Physical medicine and rehabilitation specialists (physiatrists) should evaluate patients for impairments
and disabilities arising from GBS and should help to determine the most appropriate setting for and
intensity of rehabilitation care and assist with their rehabilitation and return to function.

Long-Term Monitoring
Although follow-up studies generally have assessed patients 6-12 months after onset of GBS, some
studies have reported continued improvements in strength even beyond 2 years. With prolonged
recovery possible, GBS patients with continued neurologic deficits may benefit from ongoing physical
therapy and conditioning programs.

As previously mentioned, numerous papers have addressed the issue of persistent fatigue after
recovery from GBS. [88, 89, 90] Studies have suggested that a large percentage of patients continue to
have fatigue-related problems, subsequently limiting their function at home and at work, as well as
during leisure activities. Treatment suggestions range from gentle exercise to improvement in sleep
patterns to relief of pain or depression, if present.
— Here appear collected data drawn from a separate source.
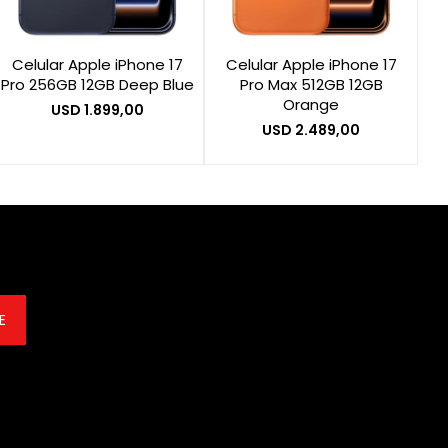
Celular Apple iPhone 17
Celular Apple iPhone 17
Pro 256GB 12GB Deep Blue
Pro Max 512GB 12GB
Orange
USD
1.899,00
USD
2.489,00
E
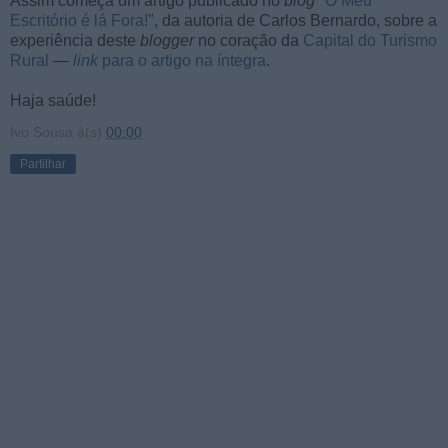
Assim começa um artigo publicado no
blog
"
O Meu
Escritório é lá Fora!
", da autoria de Carlos Bernardo, sobre a
experiência deste
blogger
no coração da
Capital do Turismo
Rural
—
link
para o artigo na íntegra
.
Haja saúde!
Ivo Sousa
à(s)
00:00
Partilhar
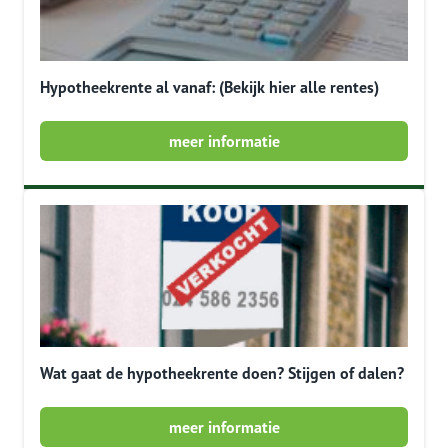
Hypotheekrente al vanaf: (Bekijk hier alle rentes)
meer informatie
Wat gaat de hypotheekrente doen? Stijgen of dalen?
meer informatie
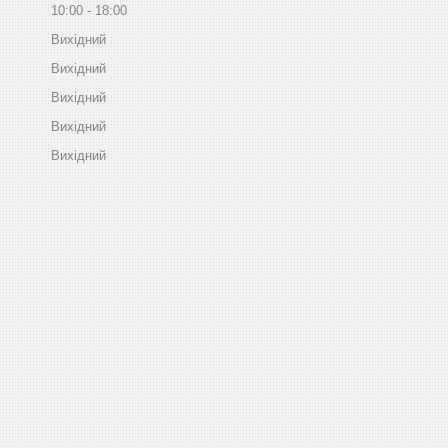
10:00
18:00
Вихідний
Вихідний
Вихідний
Вихідний
Вихідний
GBS can produce long-lasting changes in the psychosocial status of patients and their families. [91, 92,
93] Changes in work and leisure activities can be observed in just over one third of these patients, and
psychosocial functional health status can be impaired even years after the GBS event.

Interestingly, psychosocial performance does not seem to correlate with the severity of residual
problems with physical function. Poor conditioning and easy fatigability may be contributory factors.
Therefore, providing long-term attention and support for this population group is important.